[Screenshot grounding data]
▬▬▬▬▬▬

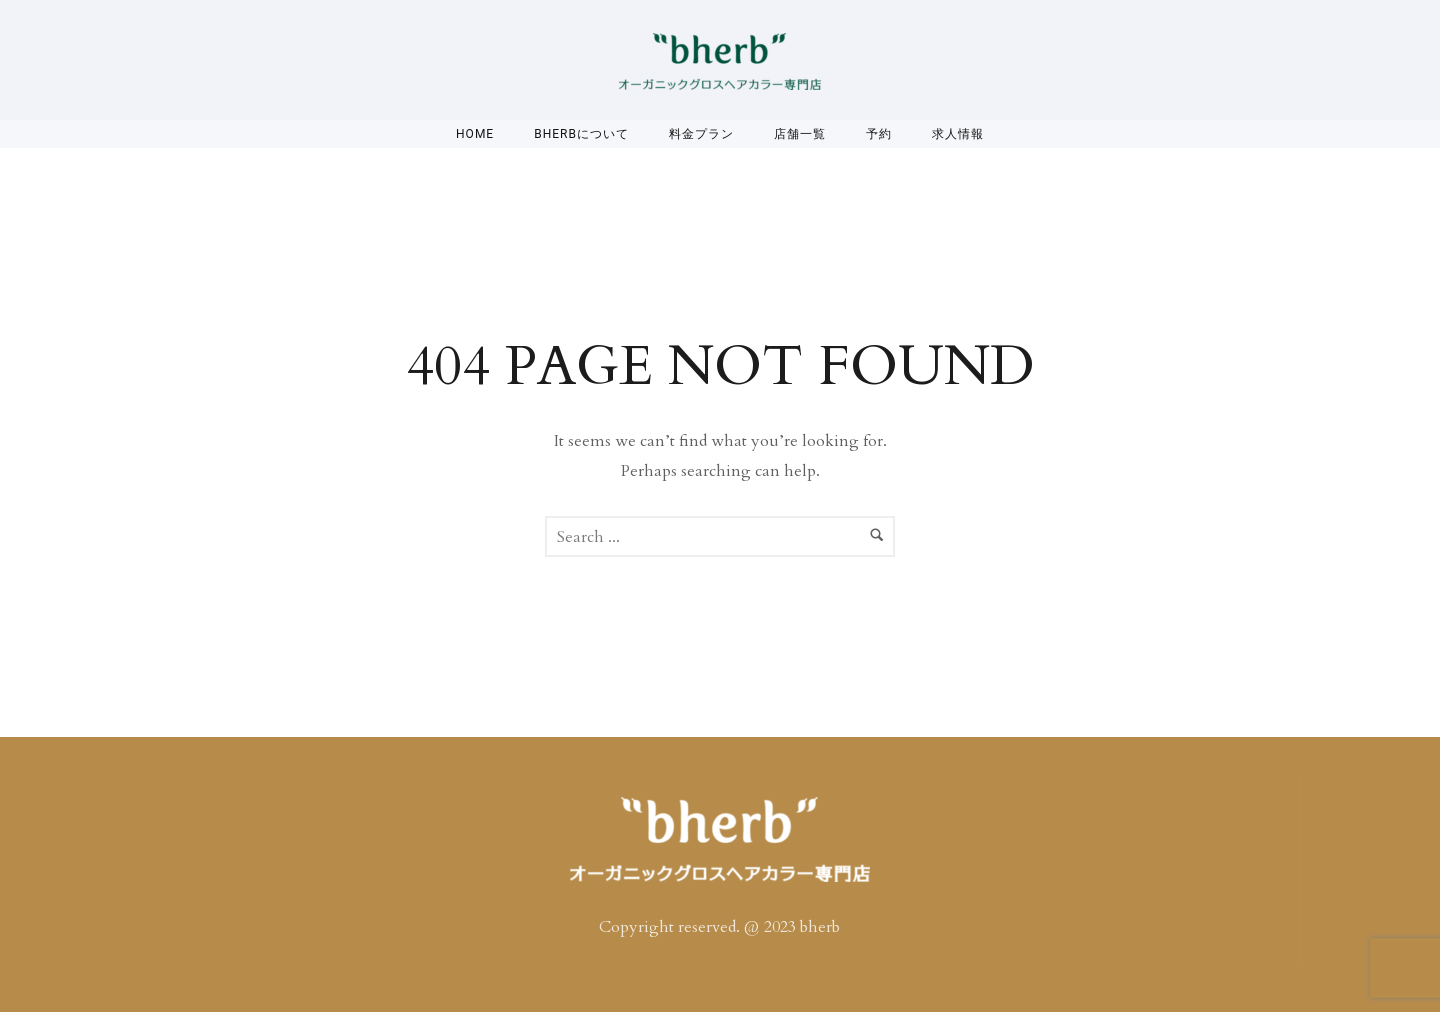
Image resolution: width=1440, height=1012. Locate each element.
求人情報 (958, 134)
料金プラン (701, 134)
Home (475, 134)
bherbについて (581, 134)
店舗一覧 (800, 134)
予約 (879, 134)
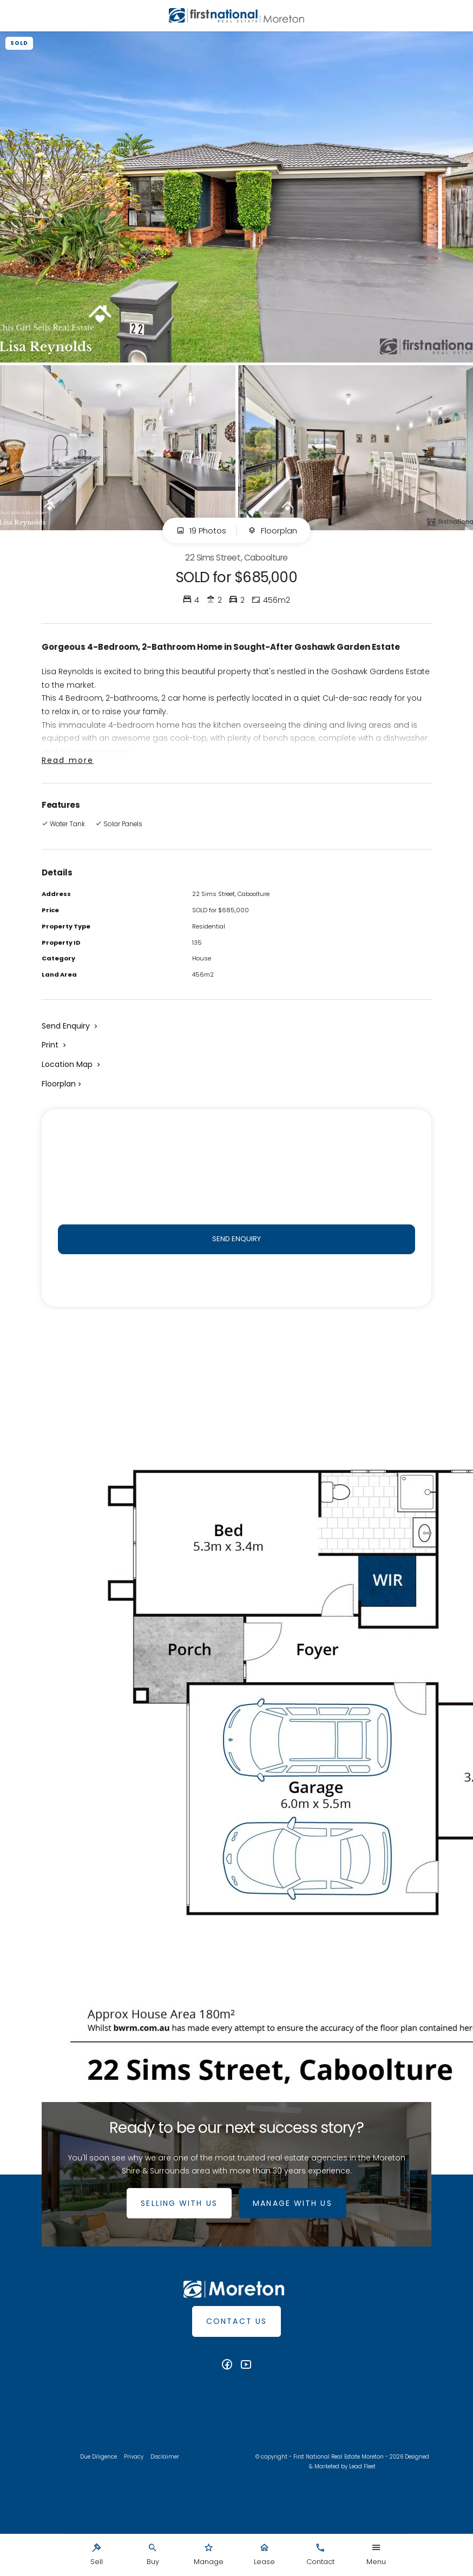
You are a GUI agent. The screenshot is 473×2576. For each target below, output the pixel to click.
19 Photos (201, 530)
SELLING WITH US (177, 2204)
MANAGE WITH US (294, 2204)
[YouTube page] (246, 2367)
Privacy (133, 2458)
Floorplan (272, 530)
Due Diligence (98, 2458)
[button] (55, 1045)
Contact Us (236, 2322)
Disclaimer (164, 2458)
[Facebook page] (228, 2367)
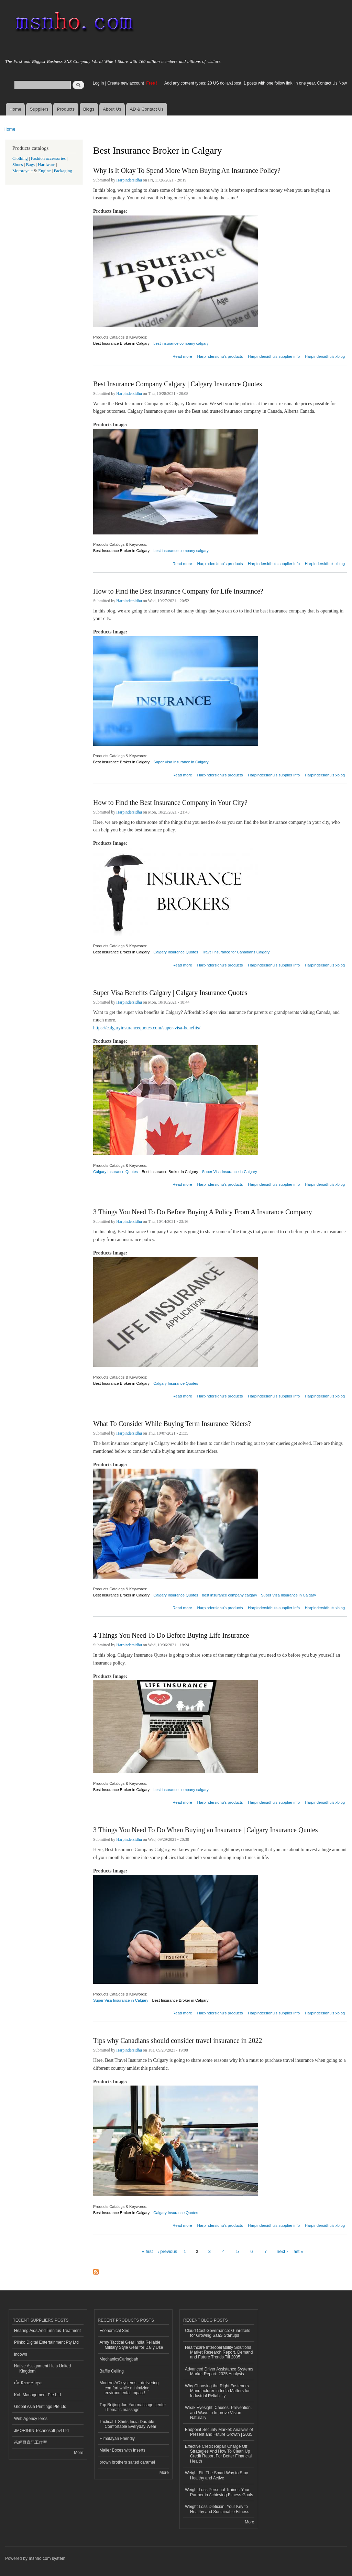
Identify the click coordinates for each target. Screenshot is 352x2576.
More (78, 2452)
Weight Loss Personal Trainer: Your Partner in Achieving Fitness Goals (219, 2492)
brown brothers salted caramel (127, 2462)
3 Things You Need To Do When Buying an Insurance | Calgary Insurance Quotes (205, 1830)
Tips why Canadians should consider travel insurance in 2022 (177, 2040)
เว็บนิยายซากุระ (28, 2382)
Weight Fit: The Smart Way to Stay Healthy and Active (216, 2475)
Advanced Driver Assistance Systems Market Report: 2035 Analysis (219, 2371)
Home (15, 109)
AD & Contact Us (147, 109)
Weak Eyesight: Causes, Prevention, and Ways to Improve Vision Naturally (218, 2412)
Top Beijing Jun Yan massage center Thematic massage (133, 2407)
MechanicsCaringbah (119, 2359)
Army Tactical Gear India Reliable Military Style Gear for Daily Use (131, 2345)
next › (282, 2251)
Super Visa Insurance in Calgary (180, 762)
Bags (30, 164)
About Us (112, 109)
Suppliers (39, 109)
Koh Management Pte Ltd (37, 2394)
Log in (98, 83)
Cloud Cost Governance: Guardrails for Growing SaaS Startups (217, 2333)
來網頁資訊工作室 (30, 2442)
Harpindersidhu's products (220, 356)
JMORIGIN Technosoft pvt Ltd (41, 2430)
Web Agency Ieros (30, 2418)
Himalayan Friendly (117, 2438)
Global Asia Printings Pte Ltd (40, 2406)
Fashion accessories (48, 158)
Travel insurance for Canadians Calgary (236, 952)
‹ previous (167, 2251)
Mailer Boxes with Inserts (122, 2450)
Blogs (89, 109)
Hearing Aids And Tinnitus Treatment (47, 2330)
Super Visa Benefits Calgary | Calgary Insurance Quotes (170, 992)
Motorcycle (22, 170)
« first (147, 2251)
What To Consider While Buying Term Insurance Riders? (172, 1423)
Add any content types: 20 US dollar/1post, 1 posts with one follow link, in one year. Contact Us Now (255, 83)
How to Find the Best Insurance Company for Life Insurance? (178, 591)
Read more (182, 355)
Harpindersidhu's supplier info (274, 356)
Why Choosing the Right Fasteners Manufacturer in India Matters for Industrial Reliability (217, 2391)
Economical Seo (115, 2330)
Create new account (126, 83)
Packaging (63, 170)
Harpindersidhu (129, 180)
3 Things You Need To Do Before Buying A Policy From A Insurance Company (202, 1212)
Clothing (20, 158)
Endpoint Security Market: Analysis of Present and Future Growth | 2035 (219, 2432)
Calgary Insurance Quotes (175, 952)
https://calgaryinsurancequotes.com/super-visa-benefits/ (146, 1027)
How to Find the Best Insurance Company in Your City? (170, 802)
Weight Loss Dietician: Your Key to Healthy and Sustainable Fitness (217, 2509)
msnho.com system (47, 2558)
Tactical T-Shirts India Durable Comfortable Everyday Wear (128, 2424)
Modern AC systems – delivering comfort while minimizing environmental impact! (129, 2387)
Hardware (46, 164)
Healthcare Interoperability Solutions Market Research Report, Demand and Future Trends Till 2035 (219, 2352)
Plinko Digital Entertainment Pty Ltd (46, 2342)
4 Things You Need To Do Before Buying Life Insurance (171, 1635)
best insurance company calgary (180, 343)
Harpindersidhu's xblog (325, 356)
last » (298, 2251)
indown (20, 2354)
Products (66, 109)
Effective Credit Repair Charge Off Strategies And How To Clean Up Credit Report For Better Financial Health (218, 2454)
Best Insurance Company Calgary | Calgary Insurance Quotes (177, 384)
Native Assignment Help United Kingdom (42, 2368)
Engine (44, 170)
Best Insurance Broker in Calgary (121, 343)
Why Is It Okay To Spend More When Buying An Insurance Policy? (186, 170)
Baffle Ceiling (112, 2371)
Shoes (17, 164)
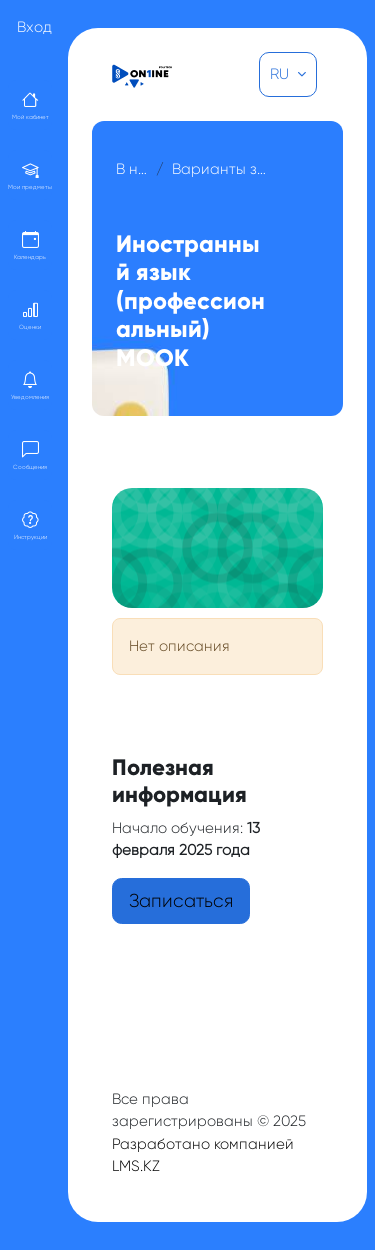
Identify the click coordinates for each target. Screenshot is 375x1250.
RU (281, 74)
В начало (132, 169)
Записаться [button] (181, 901)
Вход (34, 27)
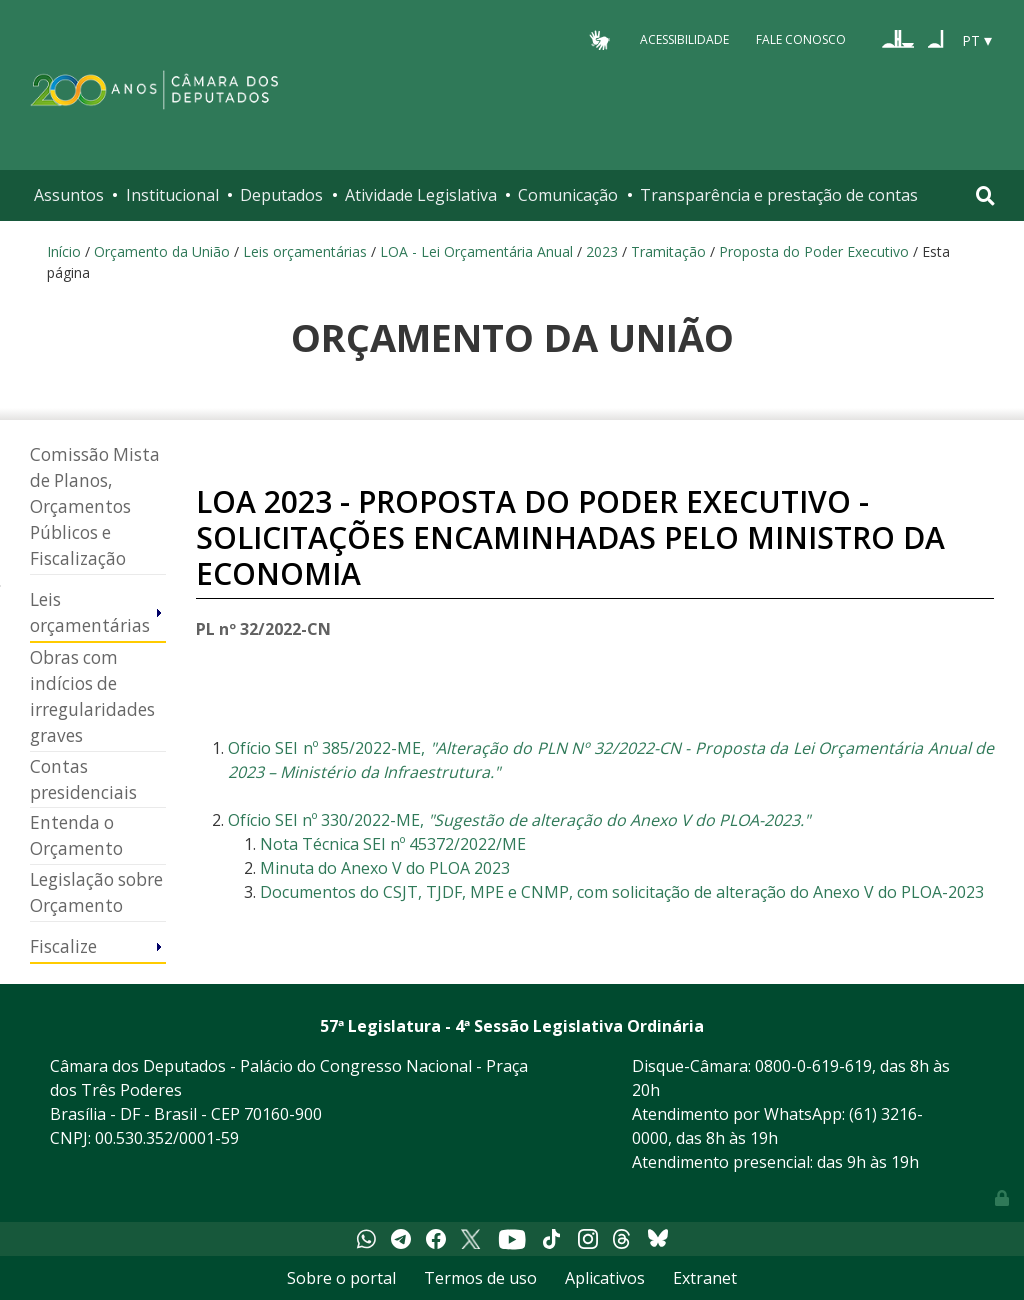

▬▬▬▬▬▬

## WHAT THE TASK ASKS
Whichever lines of the records above hold the word "Harpindersidhu" should all be copied out.

## ANSWER TO THE PROBLEM
Harpindersidhu's products (220, 356)
Harpindersidhu's supplier info (274, 356)
Harpindersidhu (129, 180)
Harpindersidhu's xblog (325, 356)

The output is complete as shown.